The fuel passages 8 and 9 terminate in the seat surface of the port 20, as
later described in detail, and are located so that when the valve element
22 is in closed relation with the port 20 the end of the fuel passages 8
and 9 are also closed by the valve element.
The solenoid type valve actuator 25 has an electro-magnet coil 26, and an
armature 27 which is coupled to the rod 24. The armature 27 is loaded by
springs 28 in the upward direction, as seen in the drawing, so as to
normally hold the valve element 22 so the port 20 is closed. Energising of
the coil 26 by an electric current causes the armature 27 to move
downwardly as viewed in the drawing, and hence displace the valve element
22 and open the port 20.
The air compressor 30 is connected by the conduit 31 to the air passage 13.
The conduit 31 and hence the air on the delivery side of the compressor 30
is in communication with the referencing regulator 34.
The compressor 30 may have its own air pressure regulator to control the
basic supply pressure relative to atmospheric conditions, but this is not
essential to the function of the metering system of the present invention,
and is therefore not further discussed here. Additionally the air
compressor could be replaced by an alternative compressed gas source, and
this may be practical where that alternative gas source is more convenient
for other purposes.
The referencing pressure regulator 34 acts in a manner whereby the pressure
difference between conduits 35 and 37 is maintained essentially constant.
This characteristic allows the fuel pressure in conduit 37 to rise or fall
to compensate for variations in the air supply pressure. This
characteristic may be explained as follows. Fuel supplied by the pump 14
passes into both conduit 38 and conduit 37. In the latter case fuel passes
through port 40 and past the member 41, incurring a pressure drop or not,
depending on the control of fuel pressure regulator 16. The operation of
this device does not impact the present explanation and will be described
further in due course.
Fuel passing through conduit 37 enters chamber 48 where the pressure of the
fuel on diaphragm 49 supplements the force applied thereto by a spring 47
to oppose the force created by the air pressure in chamber 50 acting on
the opposite side of the diaphragm 49. When the total force on the fuel
side of the diaphragm increases above that on the air side, the port 51
will open to permit fuel to flow from the chamber 48 through the return
conduit 36 to the fuel reservoir 15. Any tendency for the pressure to rise
in chamber 48 relative to that in chamber 50 results in further
displacement of the diaphragm 49 to increase the flow path at the port 51,
to prevent that increase in fuel pressure in the chamber 48.
It will be appreciated that the pressure each side of the diaphragm would
become essentially equal if the spring 47 were not present.
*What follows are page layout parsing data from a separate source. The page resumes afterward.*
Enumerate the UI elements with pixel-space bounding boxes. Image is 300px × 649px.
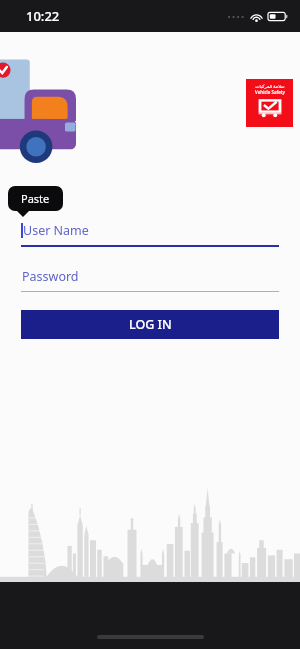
staticText: Paste [21, 191, 50, 206]
staticText: 10:22 [26, 7, 60, 25]
staticText: LOG IN [129, 316, 172, 333]
button[interactable]: LOG IN [21, 310, 279, 339]
button[interactable]: Paste [8, 186, 63, 211]
staticText: User Name [23, 222, 89, 239]
button[interactable]: Password [21, 268, 279, 292]
staticText: Password [22, 268, 79, 285]
staticText: سلامة المركبات [255, 83, 285, 89]
button[interactable]: User Name [21, 222, 279, 247]
other: Vehicle Safety logo [246, 79, 293, 127]
staticText: Vehicle Safety [255, 89, 285, 95]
The spring
loading allows an essentially fixed pressure difference to be maintained.
In this case the fuel pressure is regulated to be lower than the air
pressure, which determines a basic reference of the fuel supply pressure
to the air supply pressure for the metering apparatus 10. This pressure
relationship would be reflected at conduits 12 and 31 if no pressure drop
exists across the regulator 16.
The function of the controlled regulator 16 is to modify the relative fuel
and air pressure at the metering apparatus 10 by forcing a pressure
difference to exist between port 40 and conduit 37. This pressure
difference is reflected as an increased fuel pressure upstream of port 40
relative to the air supply pressure, given that a fixed relationship
exists between conduits 37 and 35. It will be appreciated that a
sufficiently high pressure difference across the controlled regulator 16
will result in the fuel pressure in conduit 12 being above the air
pressure in conduit 31 and air passage 13.
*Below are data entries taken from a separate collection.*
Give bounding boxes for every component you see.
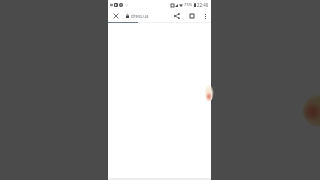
button[interactable]: Share [171, 10, 183, 22]
button[interactable]: Close [111, 11, 121, 21]
staticText: 22:40 [197, 2, 209, 8]
staticText: 75% [184, 2, 193, 8]
button[interactable]: Open in browser [186, 10, 198, 22]
staticText: dress.ua [131, 13, 149, 19]
button[interactable]: More options [200, 11, 211, 22]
The controlled regulator 16 may be configured to operate in a variety of
ways. Conveniently the device is electronically controlled. In the example
shown, fuel from the fuel pump 14 passes through the check valve 9 and
restriction 39, which acts only to conveniently limit flow, but is not
essential to the operation of the regulator 16. The fuel passes through
port 40 via the spill member 41, which is controlled to vary the flow path
area through port 40. Depending on the variation, a corresponding change
in pressure difference between port 40 and conduit 37 is established.
Although the magnitude of this change may be affected to some degree by
pressure flow characteristics of the pump 14, conveniently, the pump
characteristics may be made to have little effect on the control
characteristics of the regulator 16, as in the particular configuration
shown.
This arises from the fact that the change in the flow path area through
port 40 may be accomplished by a force equilibrium in the member 41. This
equilibrium is between firstly the fluid pressure at port 40, acting over
the projected area of the port, perpendicular to the member and secondly,
an electro-magnetic force being created on the coil 42, again
perpendicular to the member 41 about a pivot 45. This pivot is not
essential to the operation of the device insofar as direct application of
the electro-magnetic force may be made to a valve element associated with
the port 40.
Conveniently, the electro-magnetic force is created by a permanent magnet
44, through magnetic paths 43, interacting with a current in the coil 42.
A force proportional to the current in the coil is thus created which, in
turn, creates a proportional pressure drop between port 40 and conduit 37.
Thus, an input of electrical current in coil 42 may produce a
corresponding pressure drop in proportion to the current, and essentially
independent of the characteristics of the pump 14.
It will be appreciated that there are alternative ways to control the
pressure differences between conduit 12 and air passage 13 communicating
with conduit 31.
Further information in regard to details of construction of devices
suitable for performing the function of the referencing regulator 34 and
the control regulator 16 are disclosed in our International Patent
Application No. PCT/AU85/00176 and corresponding U.S. patent application
No. 849501, and the disclosures in the specifications of these
applications are incorporated herein by reference.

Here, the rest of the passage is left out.